How many lines in the listing below contain the string "Кристина"? Say only the number.

%%

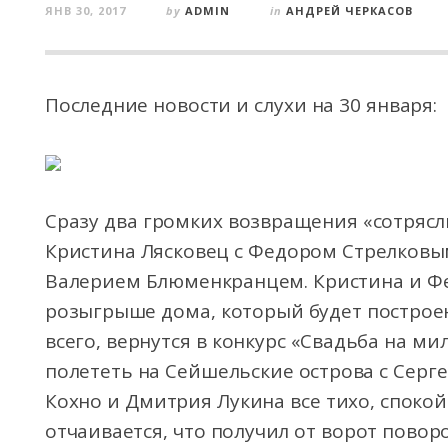
ЯНВ 30, 2017
by
ADMIN
in
АНДРЕЙ ЧЕРКАСОВ
Последние новости и слухи на 30 января:
Сразу два громких возвращения «сотрясли
Кристина Лясковец с Федором Стрелковы
Валерием Блюменкранцем. Кристина и Фе
розыгрыше дома, который будет построен 
всего, вернутся в конкурс «Свадьба на ми
полететь на Сейшельские острова с Серг
Кохно и Дмитрия Лукина все тихо, спокой
отчаивается, что получил от ворот повор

%%

**SOLUTION FOR THIS TASK:** 2